Abwracken bleibt billig
Knochenjob in der Giftküche: Regierung in Bangladesch versucht, mit neuem Gesetz Schiffsverschrottung zu kontrollieren
Von Thomas Berger *
Mindestens 700 Schiffe werden jährlich weltweit außer Dienst gestellt. Fachgerechte und umweltverträgliche Demontage ist dabei meist ein Fremdwort. Viele Eigentümer aus Westeuropa, den USA und Rußland, aber auch aus kleineren Industriestaaten wie Südkorea, lassen ehemalige Luxusliner, Erzfrachter und Öltanker nicht auf heimischem Boden zerlegen, sondern lagern die Drecksarbeit aus. Denn aus den abzuwrackenden Kähnen kann noch ein letzten Mal Profit geschlagen werden, wenn sie »zum reinen Materialwert« an Verschrotter aus Indien, Bangladesch, Pakistan und China verkauft werden. Nördlich von Chittagong, dem größten Hafen Bangladeschs, residieren zwischen Bhatiara und Sitakunda mehr als 70 Firmen, die zwischen einem Drittel und gut 40 Prozent dieser ausrangierten Schiffe auseinandernehmen.

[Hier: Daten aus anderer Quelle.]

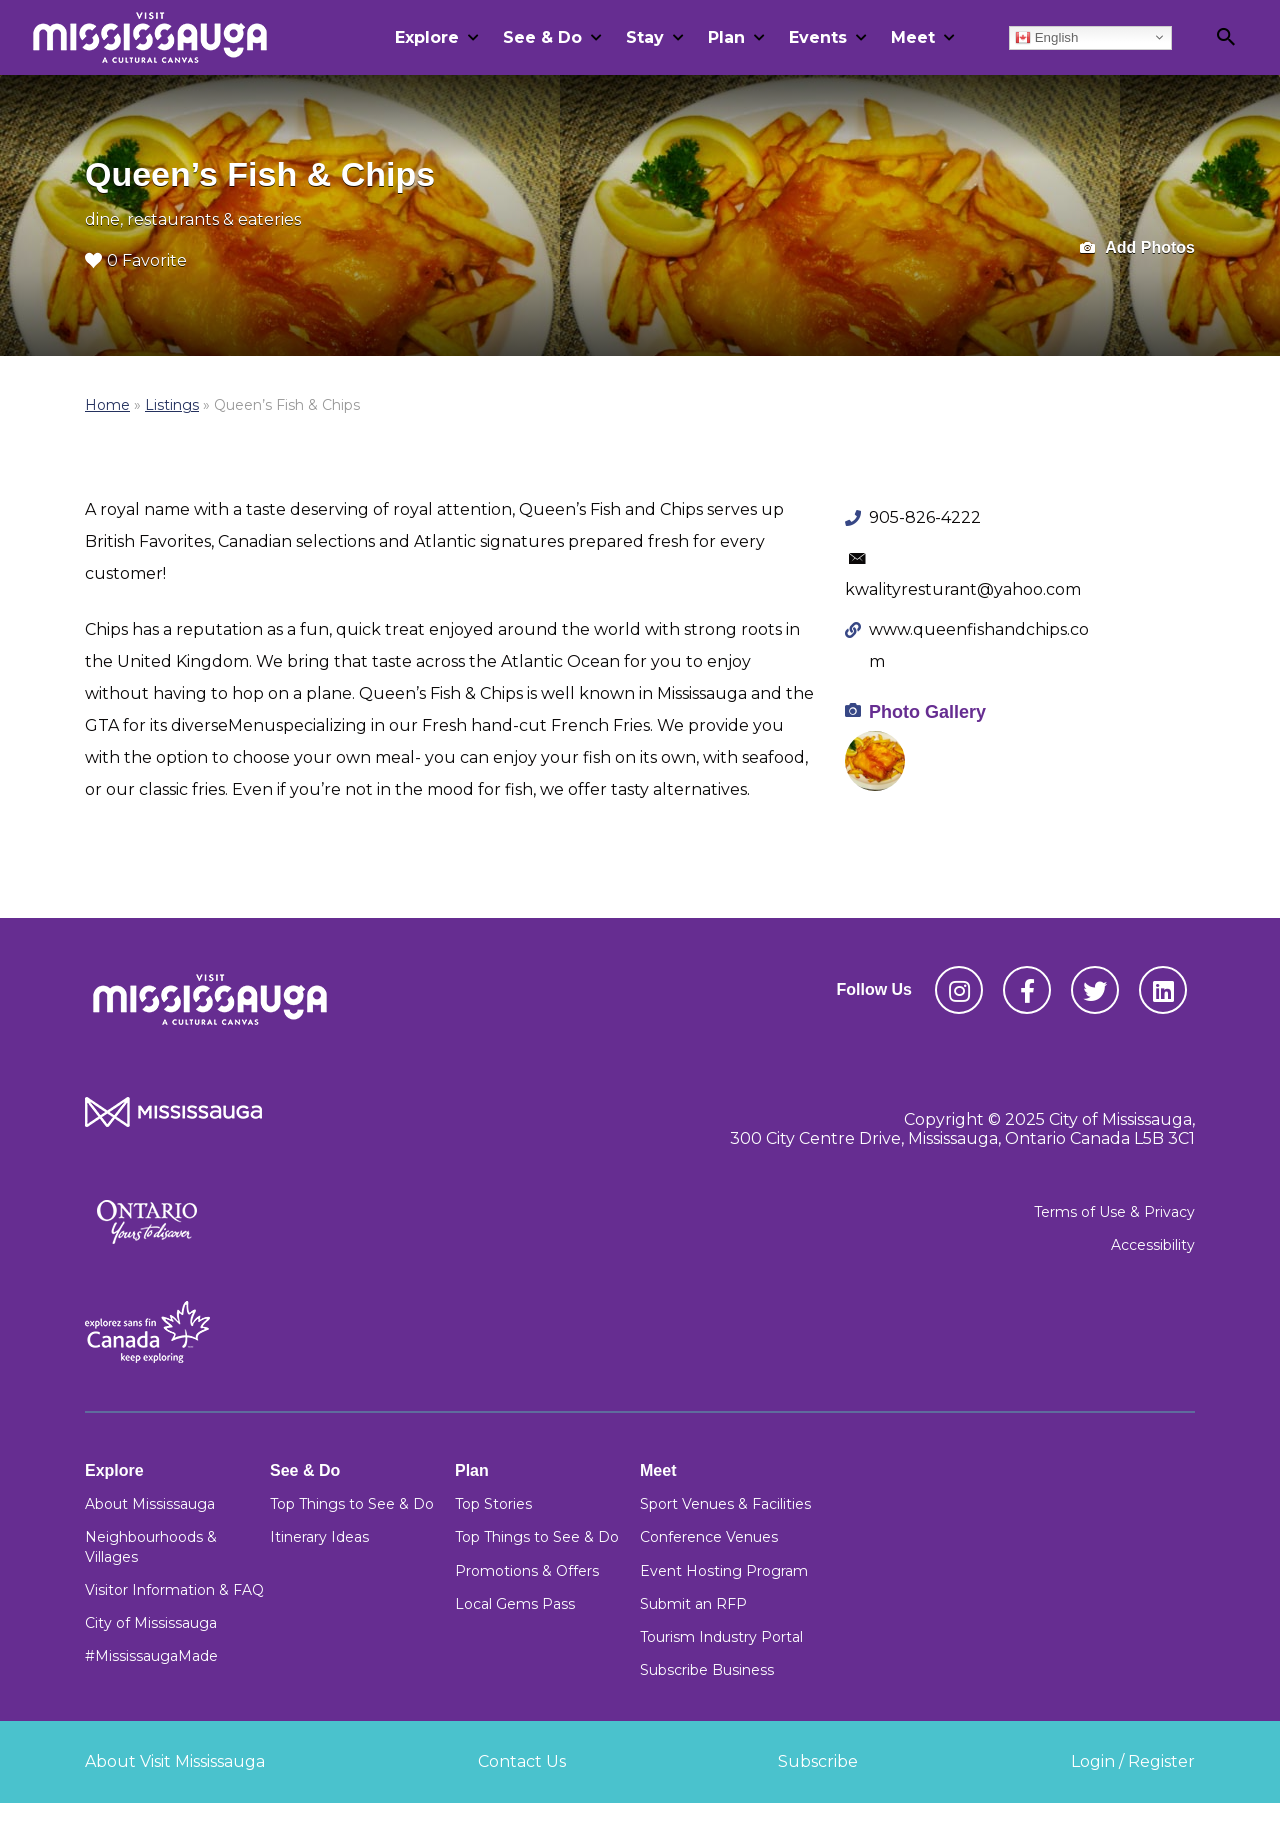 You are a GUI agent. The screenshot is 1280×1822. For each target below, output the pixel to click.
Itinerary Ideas (319, 1537)
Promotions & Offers (527, 1571)
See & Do (542, 37)
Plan (726, 37)
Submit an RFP (693, 1604)
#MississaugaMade (151, 1656)
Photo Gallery (927, 712)
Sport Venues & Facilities (725, 1504)
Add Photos (1137, 248)
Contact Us (522, 1761)
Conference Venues (709, 1537)
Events (818, 37)
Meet (913, 37)
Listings (172, 405)
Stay (645, 37)
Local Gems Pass (515, 1604)
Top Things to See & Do (352, 1504)
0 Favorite (136, 260)
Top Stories (493, 1504)
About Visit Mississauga (175, 1761)
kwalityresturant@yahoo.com (963, 589)
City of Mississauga (151, 1623)
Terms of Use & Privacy (1114, 1212)
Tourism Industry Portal (721, 1637)
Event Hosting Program (724, 1571)
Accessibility (1153, 1245)
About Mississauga (150, 1504)
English (1046, 37)
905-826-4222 (925, 517)
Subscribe (818, 1761)
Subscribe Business (707, 1670)
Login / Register (1133, 1761)
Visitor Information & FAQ (174, 1590)
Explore (427, 37)
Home (107, 405)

Freude und Frust lagen für die Betreiber im vorigen Jahr eng beieinander. Einerseits wurde mit umgerechnet rund 700 Millionen Dollar ein Rekordgewinn eingefahren. Den teilten Eigentümer der Unternehmen und wenige leitende Angestellte unter sich auf. Die Masse der geschätzt 25000 bis 40000 Beschäftigten hat keine Erhöhung ihres Verdienstes gesehen, sondern schuftet weiterhin zum Hungerlohn ohne Arbeitsschutz auf den Verschrottungsplätzen. Da der geringe Lohn immer noch mehr ist, als viele Bauern im Landesnorden verdienen können, besteht an neuen Arbeitskräften jedoch kein Mangel. Die Männer nehmen selbst monatelange Trennung von ihren Familien in Kauf, um mit dem Geld Frau und Kinder durchbringen zu können. Mindestens 150000 Menschen leben direkt von der Schiffsverschrottung bei Chittagong.

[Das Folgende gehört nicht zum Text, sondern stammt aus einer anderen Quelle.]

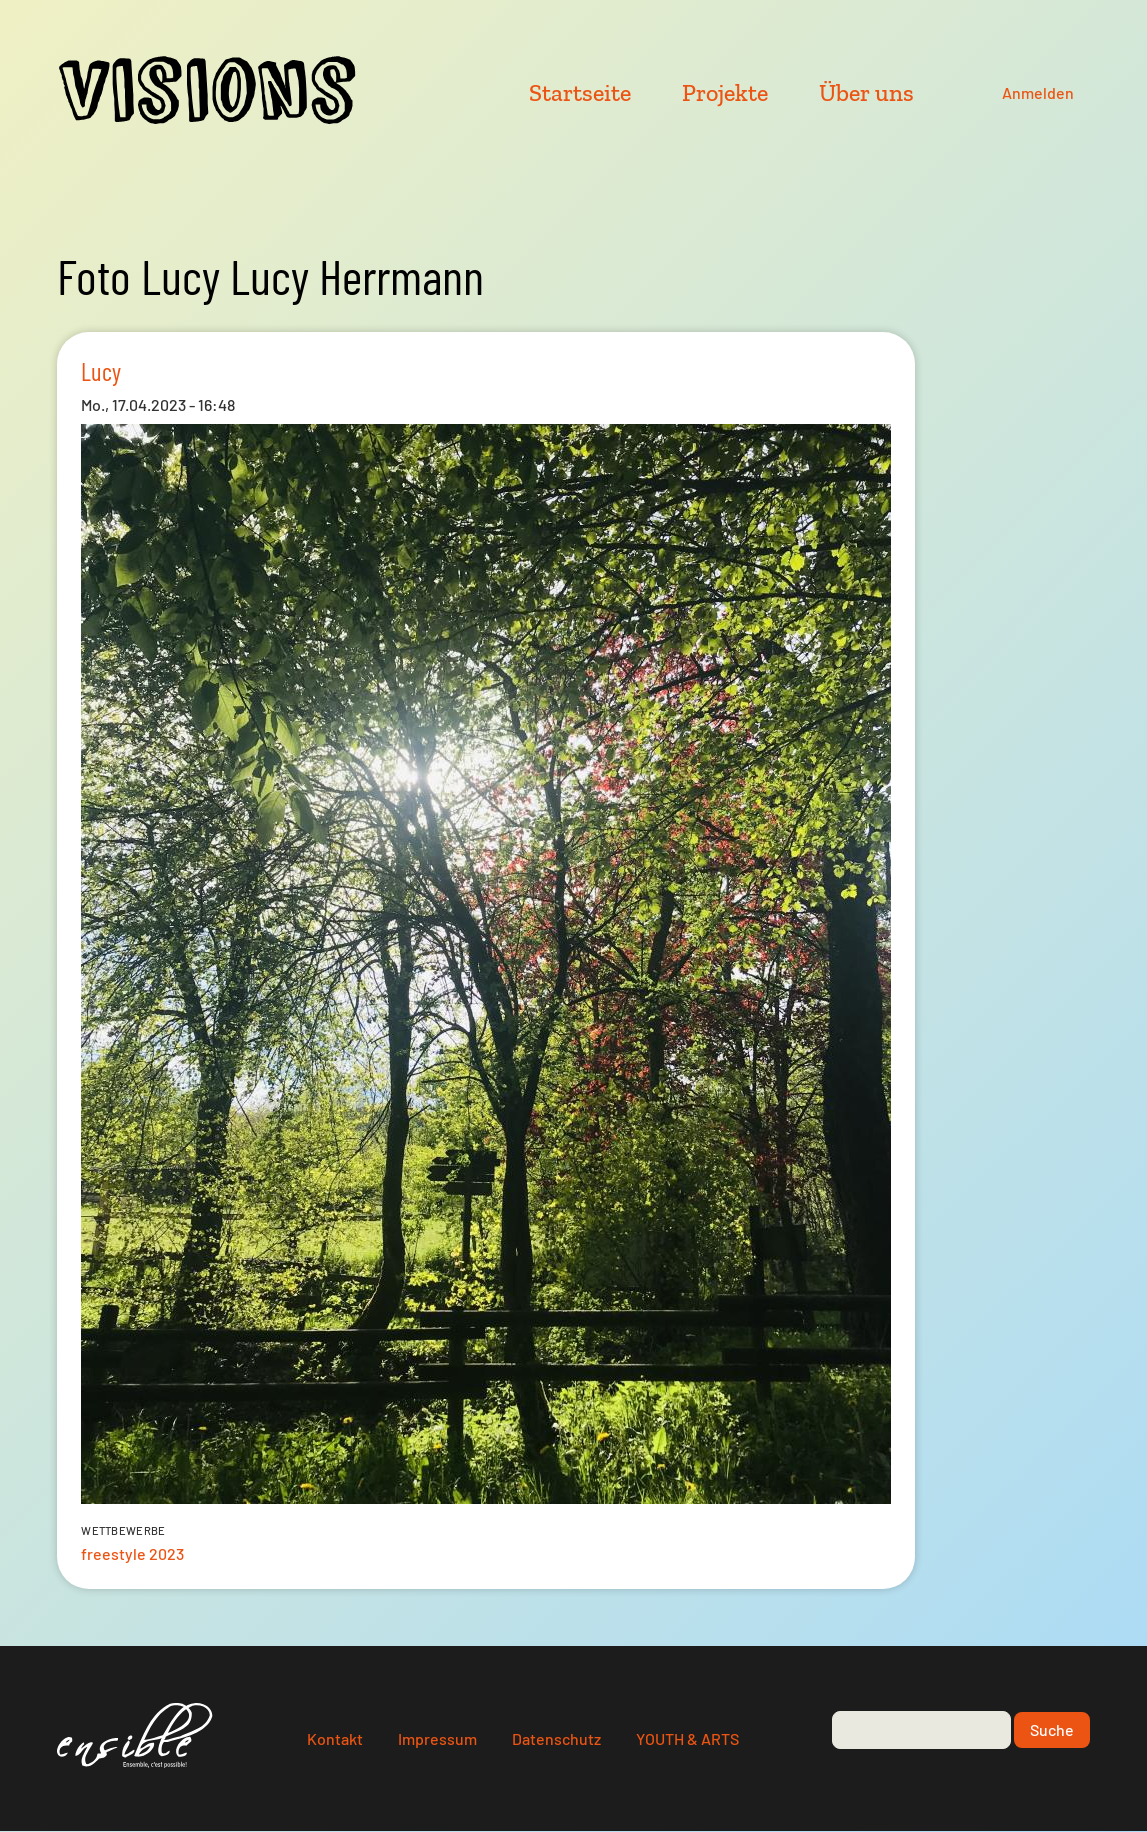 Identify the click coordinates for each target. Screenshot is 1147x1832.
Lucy (101, 371)
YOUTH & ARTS (687, 1738)
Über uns (866, 92)
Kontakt (335, 1738)
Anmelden (1038, 92)
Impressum (437, 1738)
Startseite (580, 92)
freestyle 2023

Es ist fast genau ein Jahr her, seit Mitte März 2009 das zweithöchste Gericht des Landes den Firmen ein Ultimatum stellte. Wer keine Unbedenklichkeitsbescheinigung des zuständigen Umweltministeriums vorweisen könne, müsse dichtmachen, lautete das seinerzeit von vielen Umweltschutzverbänden als Meilenstein gefeierte Urteil. Da keine der Firmen je auch nur eine solche Bescheinigung beantragt hatte, stand die gesamte Branche vor dem Aus. Mindestens 10000 Arbeiter protestierten mit einer Menschenkette gegen den drohenden Verlust ihrer Jobs.

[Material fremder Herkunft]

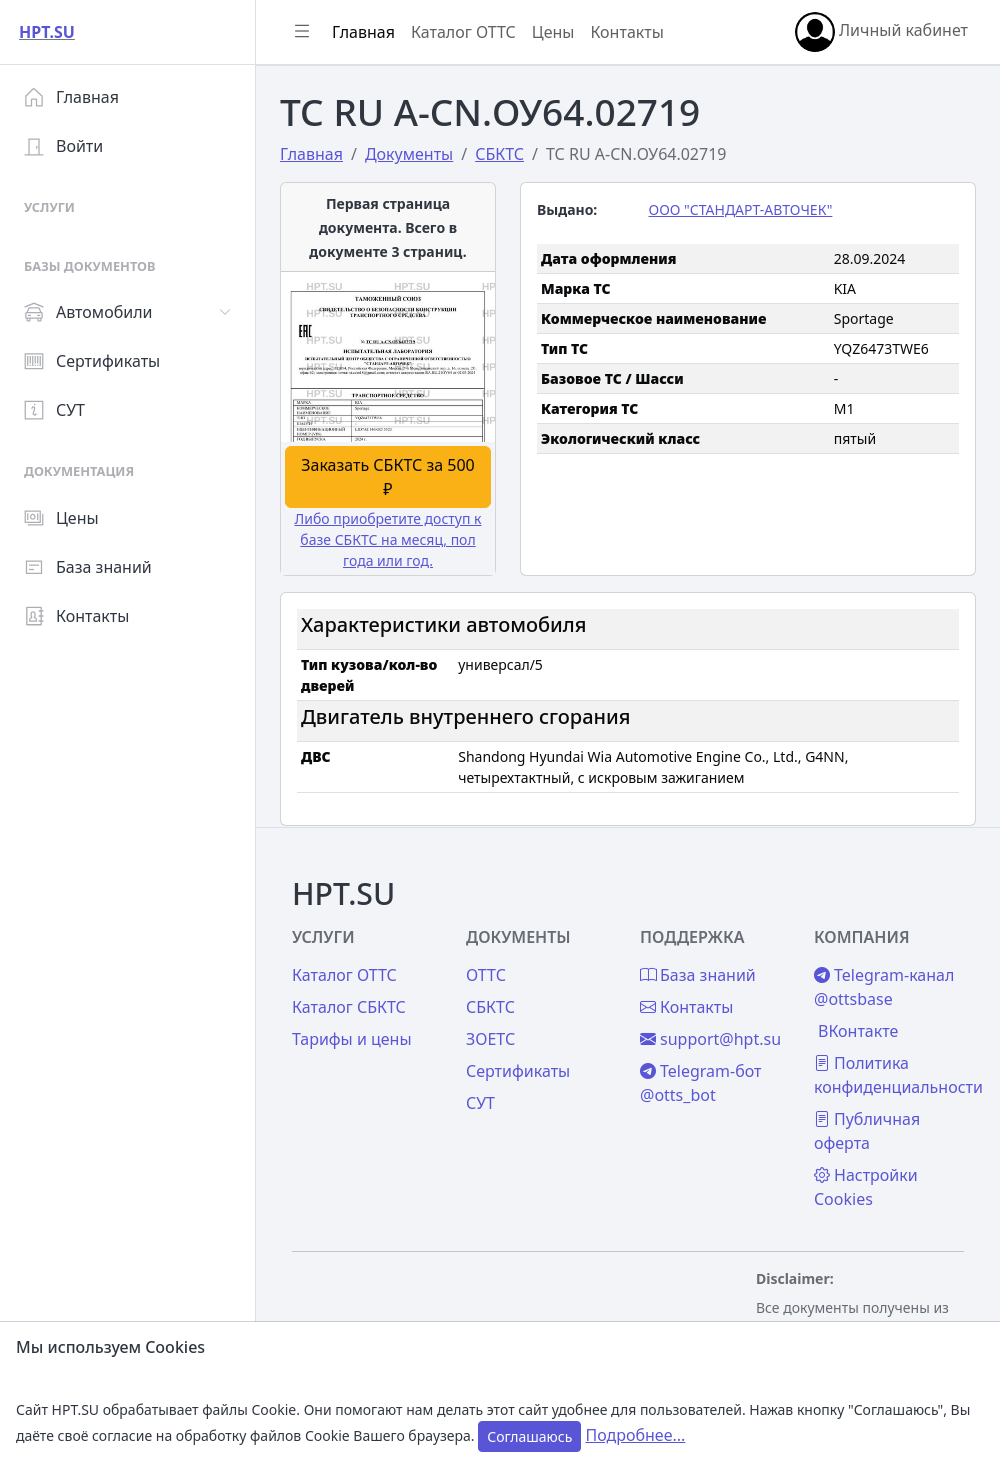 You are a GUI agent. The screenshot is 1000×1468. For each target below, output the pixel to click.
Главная (71, 97)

Vor dem Supreme Court, dem Obersten Gerichtshof des Landes, hatten die Verschrotter eine Fristverlängerung beantragt. Noch immer stehen Anträge auf eine grundlegende ökologische Zertifizierung der Abwrackplätze aus. Doch das neue Gesetz, das jetzt vorgelegt wurde, ist eine Art vorläufiger Kompromiß. Es soll zunächst sicherstellen, daß keine Schiffe mit Giftstoffen an Bord mehr die Küste anlaufen. Behördenmitarbeiter würden kontrollieren, daß jeder Ozeanriese, der bei Chittagong demontiert werden soll, zuvor als unbedenklich eingestuft wurde.
Vor allem Greenpeace, das genau Buch über gefährliche Schiffe führt, und die einheimische Organisation BELA (Bangladesh Environmental Lawyers Association) jubeln. BELA-Chefin Rizvana Hasan, die seit 2003 gegen den fortgesetzten sozialen und ökologischen Skandal an der Küste kämpft und gemeinsam mit Anwaltskollegen mit ihrer Klage das Gerichtsurteil erstritten hatte, verwies wie andere Aktivisten jedoch auf neue Risiken. Unklar ist, ob das Ministerium genügend geschultes Personal zur Verfügung haben wird, um die Kontrollen effektiv und und gründlich durchführen zu können. Und selbst wenn die Mitarbeiter über die entsprechende Qualifikation verfügten, bleibe die Gefahr bestehen, daß die Firmeninhaber die Kontrolleure bestechen. Angesichts der enormen Profite und der schlechten Entlohnung vieler Staatsdiener in Bangladesch sei dies aus der Portokasse der Abwrackunternehmen möglich. Daß das Gesetz ein Meilenstein ist, will kaum einer der Umweltschützer in Abrede stellen. Ihnen wäre aber weitaus lieber, die entsprechende Zertifizierung würde schon in den Herkunftsländern der zu verschrottenden Schiffe erfolgen und internationale Abkommen verschärft werden.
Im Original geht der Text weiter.